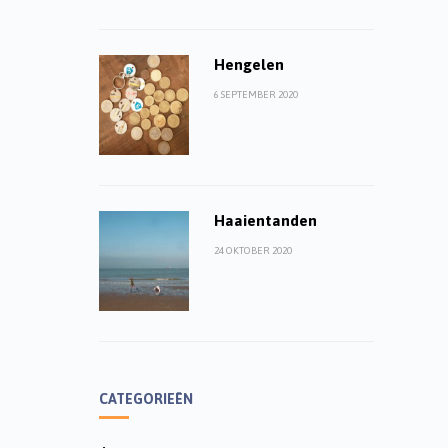
Hengelen
6 SEPTEMBER 2020
Haaientanden
24 OKTOBER 2020
CATEGORIEËN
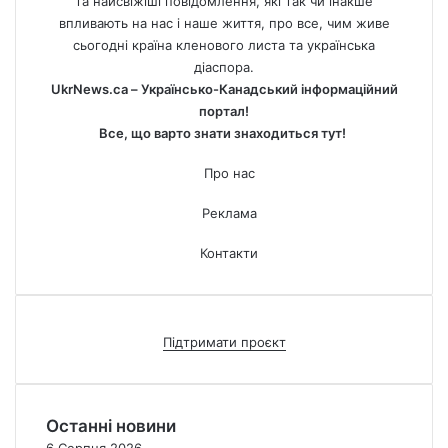
та найсвіжіші повідомлення, які так чи інакше
впливають на нас і наше життя, про все, чим живе
сьогодні країна кленового листа та українська
діаспора.
UkrNews.ca – Українсько-Канадський інформаційний
портал!
Все, що варто знати знаходиться тут!
Про нас
Реклама
Контакти
Підтримати проєкт
Останні новини
6 Серпня 2026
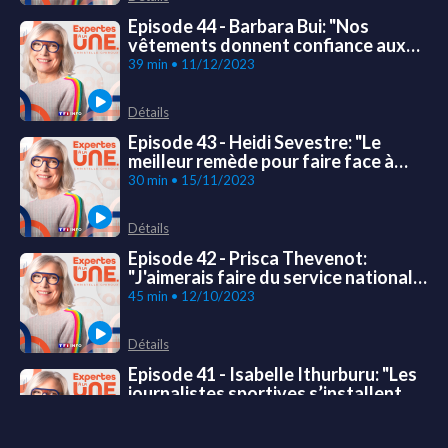
Episode 44 - Barbara Bui: "Nos
vêtements donnent confiance aux
personnes qui les portent"
39 min • 11/12/2023
Détails
Episode 43 - Heidi Sevestre: "Le
meilleur remède pour faire face à
l'éco-anxiété, c’est l’action"
30 min • 15/11/2023
Détails
Episode 42 - Prisca Thevenot:
"J'aimerais faire du service national
universel un passage républicain
45 min • 12/10/2023
pour tous"
Détails
Episode 41 - Isabelle Ithurburu: "Les
journalistes sportives s’installent
pour longtemps"
32 min • 07/09/2023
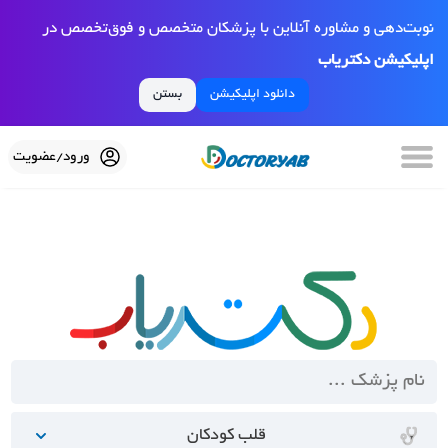
نوبت‌دهی و مشاوره آنلاین با پزشکان متخصص و فوق‌تخصص در
اپلیکیشن دکتریاب
دانلود اپلیکیشن
بستن
ورود/عضویت
قلب کودکان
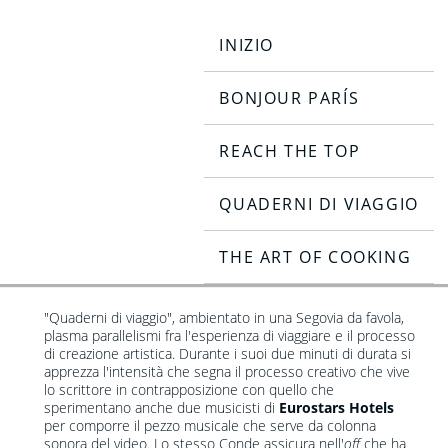
INIZIO
BONJOUR PARÍS
REACH THE TOP
VEDERE DI PIÙ
INIZIO
QUADERNI DI VIAGGIO
THE ART OF COOKING
"Quaderni di viaggio", ambientato in una Segovia da favola,
plasma parallelismi fra l'esperienza di viaggiare e il processo
di creazione artistica. Durante i suoi due minuti di durata si
apprezza l'intensità che segna il processo creativo che vive
lo scrittore in contrapposizione con quello che
sperimentano anche due musicisti di
Eurostars Hotels
per comporre il pezzo musicale che serve da colonna
sonora del video. Lo stesso Conde assicura nell'
off
che ha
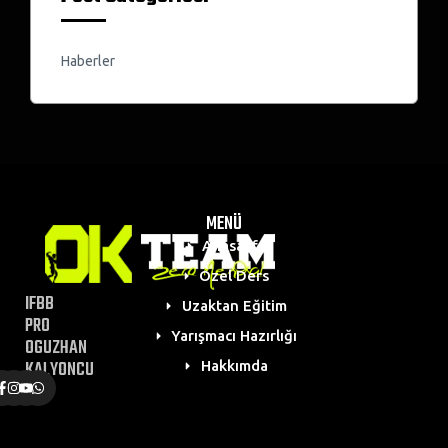
Haberler
MENÜ
Anasayfa
Özel Ders
IFBB
Uzaktan Eğitim
PRO
Yarışmacı Hazırlığı
OGUZHAN
KALYONCU
Hakkımda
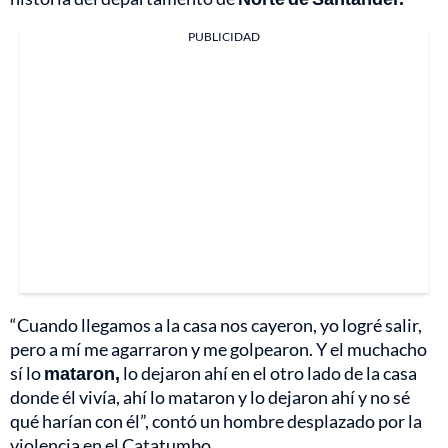
PUBLICIDAD
“Cuando llegamos a la casa nos cayeron, yo logré salir,
pero a mí me agarraron y me golpearon. Y el muchacho
sí lo
mataron,
lo dejaron ahí en el otro lado de la casa
donde él vivía, ahí lo mataron y lo dejaron ahí y no sé
qué harían con él”, contó un hombre desplazado por la
violencia en el Catatumbo.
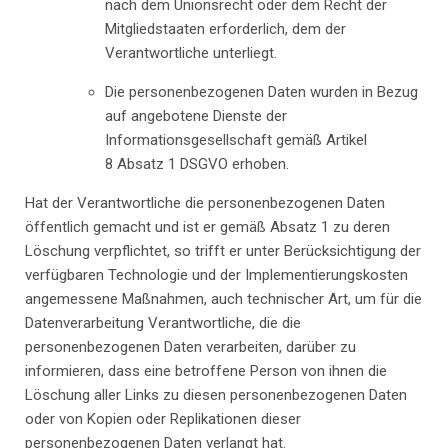
nach dem Unionsrecht oder dem Recht der
Mitgliedstaaten erforderlich, dem der
Verantwortliche unterliegt.
Die personenbezogenen Daten wurden in Bezug
auf angebotene Dienste der
Informationsgesellschaft gemäß Artikel
8 Absatz 1 DSGVO erhoben.
Hat der Verantwortliche die personenbezogenen Daten
öffentlich gemacht und ist er gemäß Absatz 1 zu deren
Löschung verpflichtet, so trifft er unter Berücksichtigung der
verfügbaren Technologie und der Implementierungskosten
angemessene Maßnahmen, auch technischer Art, um für die
Datenverarbeitung Verantwortliche, die die
personenbezogenen Daten verarbeiten, darüber zu
informieren, dass eine betroffene Person von ihnen die
Löschung aller Links zu diesen personenbezogenen Daten
oder von Kopien oder Replikationen dieser
personenbezogenen Daten verlangt hat.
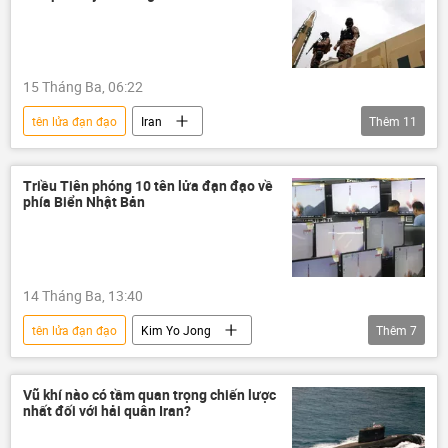
15 Tháng Ba, 06:22
tên lửa đạn đạo
Iran
Thêm
11
Leo thang căng thẳng giữa Israel và Iran
Xung đột Mỹ-Iran
xung đột quân sự
Triều Tiên phóng 10 tên lửa đạn đạo về
phía Biển Nhật Bản
Hoa Kỳ
Thế giới
phương Tây
Washington
Tel Aviv
Tehran
Tổ hợp tên lửa phòng không "Patriot"
14 Tháng Ba, 13:40
Israel
tên lửa đạn đạo
Kim Yo Jong
Thêm
7
Bắc Triều Tiên
biển Nhật Bản
thông tin
Thế giới
Hàn Quốc
Vũ khí nào có tầm quan trọng chiến lược
nhất đối với hải quân Iran?
Hoa Kỳ
cuộc tập trận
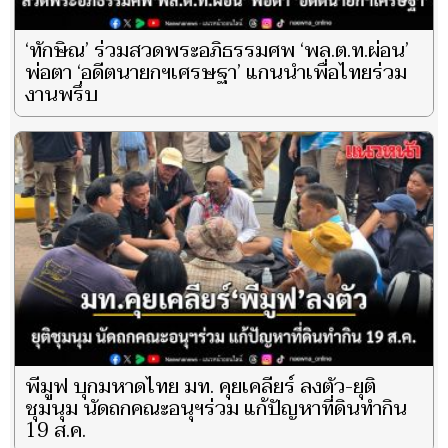
‘ทักษิณ’ ร่วมสวดพระอภิธรรมศพ ‘พล.ต.ท.ผ่อน’
พ่อตา ‘อดีตนายกฯเศรษฐา’ แกนนำเพื่อไทยร่วม
งานพรึ่บ
พีมูฟ บุกมหาดไทย มท. คุยเคลียร์ ลงตัว-ยุติ
ชุมนุม นัดถกคณะอนุฯร่วม แก้ปัญหาที่ดินทำกิน
19 ส.ค.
========
Every word of the material, and none of its pictures, should be set down again.

■ **Response box**:
Hengelen
6 SEPTEMBER 2020
Haaientanden
24 OKTOBER 2020
CATEGORIEËN
та найсвіжіші повідомлення, які так чи інакше
впливають на нас і наше життя, про все, чим живе
сьогодні країна кленового листа та українська
діаспора.
UkrNews.ca – Українсько-Канадський інформаційний
портал!
Все, що варто знати знаходиться тут!
Про нас
Реклама
Контакти
Підтримати проєкт
Останні новини
6 Серпня 2026
Episode 44 - Barbara Bui: "Nos
vêtements donnent confiance aux
personnes qui les portent"
39 min • 11/12/2023
Détails
Episode 43 - Heidi Sevestre: "Le
meilleur remède pour faire face à
l'éco-anxiété, c’est l’action"
30 min • 15/11/2023
Détails
Episode 42 - Prisca Thevenot:
"J'aimerais faire du service national
universel un passage républicain
45 min • 12/10/2023
pour tous"
Détails
Episode 41 - Isabelle Ithurburu: "Les
journalistes sportives s’installent
pour longtemps"
32 min • 07/09/2023
نوبت‌دهی و مشاوره آنلاین با پزشکان متخصص و فوق‌تخصص در
اپلیکیشن دکتریاب
دانلود اپلیکیشن
بستن
ورود/عضویت
قلب کودکان
INIZIO
BONJOUR PARÍS
REACH THE TOP
VEDERE DI PIÙ
INIZIO
QUADERNI DI VIAGGIO
THE ART OF COOKING
"Quaderni di viaggio", ambientato in una Segovia da favola,
plasma parallelismi fra l'esperienza di viaggiare e il processo
di creazione artistica. Durante i suoi due minuti di durata si
apprezza l'intensità che segna il processo creativo che vive
lo scrittore in contrapposizione con quello che
sperimentano anche due musicisti di
Eurostars Hotels
per comporre il pezzo musicale che serve da colonna
sonora del video. Lo stesso Conde assicura nell'
off
che ha
Haberler
MENÜ
Anasayfa
Özel Ders
IFBB
Uzaktan Eğitim
PRO
Yarışmacı Hazırlığı
OGUZHAN
KALYONCU
Hakkımda
PUBLICIDAD
“Cuando llegamos a la casa nos cayeron, yo logré salir,
pero a mí me agarraron y me golpearon. Y el muchacho
sí lo
mataron,
lo dejaron ahí en el otro lado de la casa
donde él vivía, ahí lo mataron y lo dejaron ahí y no sé
qué harían con él”, contó un hombre desplazado por la
violencia en el Catatumbo.
nach dem Unionsrecht oder dem Recht der
Mitgliedstaaten erforderlich, dem der
Verantwortliche unterliegt.
Die personenbezogenen Daten wurden in Bezug
auf angebotene Dienste der
Informationsgesellschaft gemäß Artikel
8 Absatz 1 DSGVO erhoben.
Hat der Verantwortliche die personenbezogenen Daten
öffentlich gemacht und ist er gemäß Absatz 1 zu deren
Löschung verpflichtet, so trifft er unter Berücksichtigung der
verfügbaren Technologie und der Implementierungskosten
angemessene Maßnahmen, auch technischer Art, um für die
Datenverarbeitung Verantwortliche, die die
personenbezogenen Daten verarbeiten, darüber zu
informieren, dass eine betroffene Person von ihnen die
Löschung aller Links zu diesen personenbezogenen Daten
oder von Kopien oder Replikationen dieser
personenbezogenen Daten verlangt hat.
15 Tháng Ba, 06:22
tên lửa đạn đạo
Iran
Thêm
11
Leo thang căng thẳng giữa Israel và Iran
Xung đột Mỹ-Iran
xung đột quân sự
Triều Tiên phóng 10 tên lửa đạn đạo về
phía Biển Nhật Bản
Hoa Kỳ
Thế giới
phương Tây
Washington
Tel Aviv
Tehran
Tổ hợp tên lửa phòng không "Patriot"
14 Tháng Ba, 13:40
Israel
tên lửa đạn đạo
Kim Yo Jong
Thêm
7
Bắc Triều Tiên
biển Nhật Bản
thông tin
Thế giới
Hàn Quốc
Vũ khí nào có tầm quan trọng chiến lược
nhất đối với hải quân Iran?
Hoa Kỳ
cuộc tập trận
‘ทักษิณ’ ร่วมสวดพระอภิธรรมศพ ‘พล.ต.ท.ผ่อน’
พ่อตา ‘อดีตนายกฯเศรษฐา’ แกนนำเพื่อไทยร่วม
งานพรึ่บ
พีมูฟ บุกมหาดไทย มท. คุยเคลียร์ ลงตัว-ยุติ
ชุมนุม นัดถกคณะอนุฯร่วม แก้ปัญหาที่ดินทำกิน
19 ส.ค.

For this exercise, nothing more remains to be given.